So I did it. The first major financial outlay of the project so far, and it's not a part for the car. On Thursday I bought a Clake Pro 90 Mig Welder from Machine Mart along with some extra wire, gas, shields and tips. This should hopefully set us up for all the welding we'll need to do. I bought one because I think that in the long run it'll be cheaper than hiring one over and over again. Of course I can also say that I own a mig welder :)
So just one day at the shed this weekend. The new shields were over the head rather than hand held. They do look rather sinister though.
The welder came with C02 gas and as we discovered last time around we needed a C02/Argon mix because we're welding such thin metal. I'd got some mix as well but we had some trouble fitting the regulator to the bottle (one of the disposable ones). We got there in the end but the calibration is all wrong.

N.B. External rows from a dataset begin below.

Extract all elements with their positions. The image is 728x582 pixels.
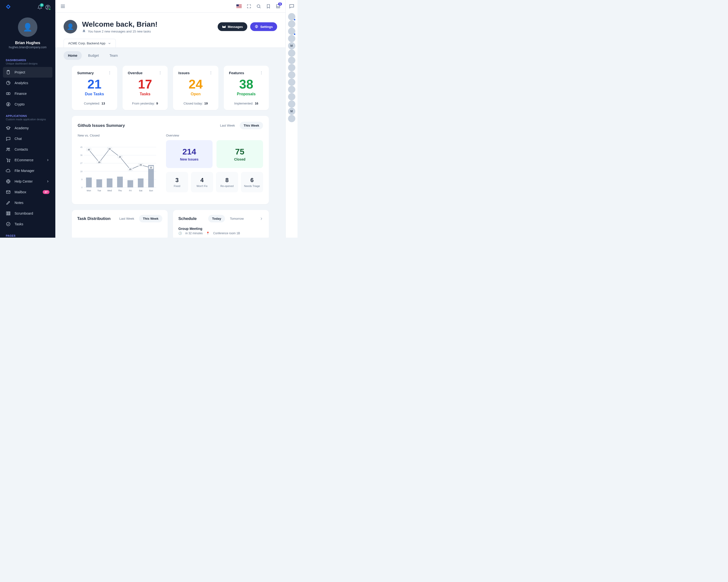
cloud-icon (6, 168, 11, 173)
contact-avatar[interactable] (288, 101, 295, 108)
sidebar-item-project[interactable]: Project (3, 67, 52, 78)
page-title: Welcome back, Brian! (82, 20, 157, 28)
contact-avatar[interactable] (288, 93, 295, 101)
contact-avatar[interactable] (288, 50, 295, 57)
svg-text:45: 45 (80, 146, 83, 148)
github-chart: 0918273645MonTueWedThuFriSatSun422843342… (78, 140, 158, 198)
project-select[interactable]: ACME Corp. Backend App (63, 39, 116, 48)
svg-point-24 (160, 71, 160, 72)
columns-icon (6, 211, 11, 216)
tab-budget[interactable]: Budget (84, 51, 103, 60)
chevron-right-icon (46, 180, 50, 183)
mail-icon (6, 190, 11, 194)
nav-heading: APPLICATIONS (0, 113, 55, 118)
svg-text:34: 34 (119, 156, 121, 158)
contact-avatar[interactable] (288, 86, 295, 93)
toggle-last-week[interactable]: Last Week (216, 122, 239, 129)
nav-heading: DASHBOARDS (0, 57, 55, 62)
svg-text:Mon: Mon (87, 189, 91, 192)
tab-home[interactable]: Home (63, 51, 82, 60)
fullscreen-icon[interactable] (246, 4, 252, 9)
search-icon[interactable] (256, 4, 261, 9)
svg-text:Fri: Fri (129, 189, 132, 192)
summary-card-issues: Issues24OpenClosed today:19 (173, 66, 218, 110)
svg-point-31 (261, 73, 262, 73)
bookmark-icon[interactable] (266, 4, 271, 9)
menu-icon[interactable] (60, 4, 66, 9)
nav-subheading: Custom made application designs (0, 118, 55, 123)
flag-icon[interactable] (236, 4, 242, 8)
dollar-icon (6, 102, 11, 107)
pin-icon: 📍 (206, 231, 210, 235)
github-title: Github Issues Summary (78, 123, 125, 128)
sidebar-item-file-manager[interactable]: File Manager (0, 165, 55, 176)
contact-avatar[interactable] (288, 20, 295, 28)
schedule-item[interactable]: Group Meeting🕒in 32 minutes📍Conference r… (178, 227, 263, 235)
contact-avatar[interactable] (288, 79, 295, 86)
contact-avatar[interactable] (288, 115, 295, 122)
welcome-avatar: 👤 (63, 20, 77, 33)
sidebar-item-academy[interactable]: Academy (0, 123, 55, 133)
sidebar-item-tasks[interactable]: Tasks (0, 219, 55, 229)
svg-rect-15 (6, 212, 7, 215)
chat-drawer-icon[interactable] (289, 3, 294, 9)
toggle-this-week[interactable]: This Week (139, 215, 162, 222)
svg-point-9 (8, 148, 10, 149)
svg-rect-17 (9, 212, 10, 215)
nav-subheading: Unique dashboard designs (0, 62, 55, 67)
sidebar-item-crypto[interactable]: Crypto (0, 99, 55, 110)
messages-button[interactable]: Messages (218, 22, 247, 31)
contact-avatar[interactable] (288, 28, 295, 35)
contact-avatar[interactable] (288, 13, 295, 20)
svg-point-23 (109, 74, 110, 74)
svg-rect-56 (127, 180, 133, 188)
sidebar-item-finance[interactable]: Finance (0, 88, 55, 99)
toggle-this-week[interactable]: This Week (240, 122, 263, 129)
sidebar-top: 3 (0, 0, 55, 15)
topbar: 5 (55, 0, 285, 12)
sidebar-item-chat[interactable]: Chat (0, 133, 55, 144)
sidebar-item-help-center[interactable]: Help Center (0, 176, 55, 187)
toggle-today[interactable]: Today (208, 215, 225, 222)
settings-button[interactable]: Settings (250, 22, 277, 31)
toggle-last-week[interactable]: Last Week (115, 215, 138, 222)
card-menu-icon[interactable] (158, 71, 162, 75)
contact-avatar[interactable] (288, 64, 295, 71)
profile-status-icon[interactable] (45, 5, 50, 10)
sidebar-item-mailbox[interactable]: Mailbox27 (0, 187, 55, 197)
card-menu-icon[interactable] (259, 71, 263, 75)
svg-point-21 (109, 71, 110, 72)
tab-team[interactable]: Team (105, 51, 122, 60)
clock-icon: 🕒 (178, 231, 182, 235)
inbox-icon[interactable]: 5 (276, 4, 281, 9)
chevron-right-icon (46, 158, 50, 162)
profile-email: hughes.brian@company.com (9, 46, 46, 49)
svg-text:43: 43 (108, 148, 111, 150)
svg-point-1 (47, 6, 49, 7)
svg-text:Thu: Thu (118, 189, 122, 192)
svg-text:25: 25 (139, 164, 142, 166)
sidebar-item-scrumboard[interactable]: Scrumboard (0, 208, 55, 219)
contact-avatar[interactable]: M (288, 108, 295, 115)
github-panel: Github Issues Summary Last WeekThis Week… (72, 116, 269, 204)
card-menu-icon[interactable] (107, 71, 112, 75)
toggle-tomorrow[interactable]: Tomorrow (226, 215, 248, 222)
contact-avatar[interactable] (288, 57, 295, 64)
contact-avatar[interactable] (288, 35, 295, 42)
task-distribution-panel: Task Distribution Last WeekThis Week (72, 210, 168, 238)
notifications-icon[interactable]: 3 (37, 5, 42, 10)
mini-card: 4Won't Fix (191, 172, 213, 192)
svg-point-32 (261, 74, 262, 74)
sidebar-item-ecommerce[interactable]: ECommerce (0, 155, 55, 165)
sidebar-item-contacts[interactable]: Contacts (0, 144, 55, 155)
card-menu-icon[interactable] (209, 71, 213, 75)
svg-point-28 (210, 73, 211, 73)
sidebar: 3 👤 Brian Hughes hughes.brian@company.co… (0, 0, 55, 238)
sidebar-item-notes[interactable]: Notes (0, 197, 55, 208)
svg-point-11 (9, 161, 10, 162)
sidebar-item-analytics[interactable]: Analytics (0, 78, 55, 88)
chevron-right-icon[interactable] (259, 217, 263, 221)
contact-avatar[interactable] (288, 71, 295, 79)
contact-avatar[interactable]: M (288, 42, 295, 50)
avatar[interactable]: 👤 (18, 18, 37, 37)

That problem aside everything worked fine. Using the mix rather than straight CO2 made a huge difference and we were getting much cleaner welds, much less spitting and it was easier to get a pool going without blowing through the body. We spent some time playing with the new welder on some practice metal to get a feel for the voltage and wire speed settings, and Sarah took the chance to have her first go at welding.
Ross finished up shaping a patch to go under the car, under the drivers feet. It was a complex piece matching the channels in the body. The last weekend we'd fashioned a tool just for this job by welding a bar of the right diameter to the top of a larger t-bar. With this clamped in a vice it was perfect for bashing against.

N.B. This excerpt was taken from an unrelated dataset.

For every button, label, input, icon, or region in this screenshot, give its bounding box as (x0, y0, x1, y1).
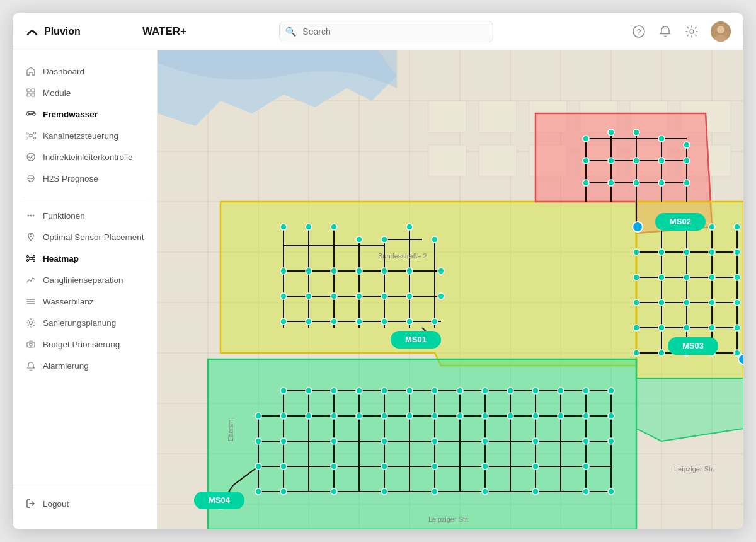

Unfortunately the patch was too thin, or possibly not steel. When Ross tried to weld it on the mig really fizzed when the contact got near the patch and the patch metal was just blown away. This will be a bit of a set back as we're not sure we've got any more metal of the right thickness. We pressed on though - and tried the one furtherest back under the body. This was really awkward being upside down but I think we still got a better weld on it that we had with any of our CO2 attempts.
While I was under the car welding, Ross and Sarah were grinding down a patch inside the car so that our new footwall patches will fit snugly.
After doing the last patch we had left on the underside we lowered the car back down so it was more level and got to welding in the passenger side footwell patch. It distorted a bit under clamping but we got one side of it welded (missing out the channels in the underlying body for now). The weld was a lot cleaner than any we've had so far, and Ross recons it was better than some of the existing body patchwork ;)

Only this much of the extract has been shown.